In results for the three months up to June 30, the MRO arm of Singapore Airlines said it gained a total of S$178m ($131.1m) from divestment activity.
S$141.6m ($104.2m) was gained from the divestment of its 10 per cent stake in Hong Kong Aero Engine Services (HAESL) to Rolls-Royce and HAECO.
In addition, SIAEC also received a one-off dividend of S$36.4m ($26.8m) from HAESL following the firm’s divestment of its 20 per cent stake in Singapore Aero Engine Services to Rolls-Royce Singapore.
However, overall revenues decreased by S$5.7m ($4.1m) to $271.6m ($200m) for the quarter, which SIAEC attributed to a drop in fleet management income.
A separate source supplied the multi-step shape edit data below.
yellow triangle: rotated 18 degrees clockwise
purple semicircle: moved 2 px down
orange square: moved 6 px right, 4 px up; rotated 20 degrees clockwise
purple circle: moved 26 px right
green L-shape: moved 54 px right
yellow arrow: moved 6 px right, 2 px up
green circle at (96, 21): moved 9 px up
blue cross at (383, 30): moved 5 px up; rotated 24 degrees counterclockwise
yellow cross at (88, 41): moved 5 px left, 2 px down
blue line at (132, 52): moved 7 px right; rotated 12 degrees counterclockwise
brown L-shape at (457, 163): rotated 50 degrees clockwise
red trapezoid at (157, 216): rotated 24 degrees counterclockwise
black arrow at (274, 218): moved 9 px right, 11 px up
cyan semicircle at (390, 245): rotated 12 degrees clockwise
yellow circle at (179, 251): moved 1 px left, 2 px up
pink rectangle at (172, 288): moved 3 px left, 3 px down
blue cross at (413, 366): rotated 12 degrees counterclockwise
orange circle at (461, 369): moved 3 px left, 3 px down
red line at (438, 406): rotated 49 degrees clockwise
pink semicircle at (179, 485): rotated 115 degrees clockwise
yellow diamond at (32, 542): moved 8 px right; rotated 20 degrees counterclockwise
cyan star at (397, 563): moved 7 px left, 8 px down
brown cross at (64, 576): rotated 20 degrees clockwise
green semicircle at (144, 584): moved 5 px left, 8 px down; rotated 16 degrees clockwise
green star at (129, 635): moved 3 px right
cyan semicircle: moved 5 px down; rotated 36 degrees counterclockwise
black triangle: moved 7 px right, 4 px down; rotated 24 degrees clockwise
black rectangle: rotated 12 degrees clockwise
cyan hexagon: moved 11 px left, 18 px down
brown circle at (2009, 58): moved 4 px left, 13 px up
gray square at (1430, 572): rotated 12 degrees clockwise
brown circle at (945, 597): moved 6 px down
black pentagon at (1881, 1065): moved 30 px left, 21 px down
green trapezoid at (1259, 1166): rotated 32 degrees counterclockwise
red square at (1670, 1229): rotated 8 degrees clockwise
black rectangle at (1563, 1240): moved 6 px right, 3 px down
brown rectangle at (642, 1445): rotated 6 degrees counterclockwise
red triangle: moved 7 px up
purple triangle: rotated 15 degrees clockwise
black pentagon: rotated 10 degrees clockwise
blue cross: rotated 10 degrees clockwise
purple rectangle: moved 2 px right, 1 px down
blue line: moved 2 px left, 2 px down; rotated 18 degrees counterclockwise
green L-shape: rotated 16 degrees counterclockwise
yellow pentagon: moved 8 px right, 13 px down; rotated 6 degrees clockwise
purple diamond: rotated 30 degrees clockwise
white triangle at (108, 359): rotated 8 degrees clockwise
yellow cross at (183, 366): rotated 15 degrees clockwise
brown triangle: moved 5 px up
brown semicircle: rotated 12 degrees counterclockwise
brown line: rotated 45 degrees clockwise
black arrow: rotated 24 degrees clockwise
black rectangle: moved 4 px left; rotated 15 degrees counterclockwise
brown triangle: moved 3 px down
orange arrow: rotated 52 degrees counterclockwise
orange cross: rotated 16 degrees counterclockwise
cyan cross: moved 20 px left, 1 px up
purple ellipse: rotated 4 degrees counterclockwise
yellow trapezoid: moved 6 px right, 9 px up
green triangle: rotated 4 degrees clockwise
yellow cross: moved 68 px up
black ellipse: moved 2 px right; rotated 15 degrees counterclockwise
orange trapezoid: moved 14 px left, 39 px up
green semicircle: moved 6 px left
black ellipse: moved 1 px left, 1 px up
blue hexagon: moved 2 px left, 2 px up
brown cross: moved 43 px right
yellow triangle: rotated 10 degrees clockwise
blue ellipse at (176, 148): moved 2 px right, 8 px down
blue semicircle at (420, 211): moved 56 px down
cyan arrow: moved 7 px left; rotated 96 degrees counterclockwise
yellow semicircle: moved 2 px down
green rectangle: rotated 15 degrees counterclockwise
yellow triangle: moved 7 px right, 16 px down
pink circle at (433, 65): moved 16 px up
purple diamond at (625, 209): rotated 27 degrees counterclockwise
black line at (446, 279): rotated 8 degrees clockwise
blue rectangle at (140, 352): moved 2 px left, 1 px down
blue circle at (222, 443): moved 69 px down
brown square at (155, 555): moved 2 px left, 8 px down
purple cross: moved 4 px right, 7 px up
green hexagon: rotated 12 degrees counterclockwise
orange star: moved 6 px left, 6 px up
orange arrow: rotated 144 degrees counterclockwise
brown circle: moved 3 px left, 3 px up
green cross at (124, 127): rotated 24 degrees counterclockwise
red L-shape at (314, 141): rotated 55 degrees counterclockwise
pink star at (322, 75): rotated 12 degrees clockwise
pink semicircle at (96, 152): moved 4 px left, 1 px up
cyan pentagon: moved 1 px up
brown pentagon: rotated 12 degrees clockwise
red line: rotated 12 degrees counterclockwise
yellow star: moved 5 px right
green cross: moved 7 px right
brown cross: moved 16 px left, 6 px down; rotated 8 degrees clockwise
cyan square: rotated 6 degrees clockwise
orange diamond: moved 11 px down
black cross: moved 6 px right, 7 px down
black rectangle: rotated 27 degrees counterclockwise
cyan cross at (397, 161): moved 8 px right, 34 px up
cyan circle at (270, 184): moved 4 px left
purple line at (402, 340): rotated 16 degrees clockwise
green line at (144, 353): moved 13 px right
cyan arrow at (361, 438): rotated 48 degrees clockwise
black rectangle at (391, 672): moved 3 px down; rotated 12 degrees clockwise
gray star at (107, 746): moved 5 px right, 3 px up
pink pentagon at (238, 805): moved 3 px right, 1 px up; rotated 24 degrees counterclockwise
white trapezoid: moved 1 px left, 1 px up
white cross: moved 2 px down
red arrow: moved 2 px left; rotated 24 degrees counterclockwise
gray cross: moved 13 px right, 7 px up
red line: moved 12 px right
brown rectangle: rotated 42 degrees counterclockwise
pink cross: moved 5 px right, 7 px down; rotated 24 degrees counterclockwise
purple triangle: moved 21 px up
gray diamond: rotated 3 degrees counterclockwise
SIAEC added that this was mitigated by increased revenues from line maintenance, airframe and component overhaul work.
Looking forward, SIAEC revealed it will continue to invest in capabilities for new-generation aircraft, technologies targeting better customer fleet efficiency and reliability and the formation of more strategic partnerships.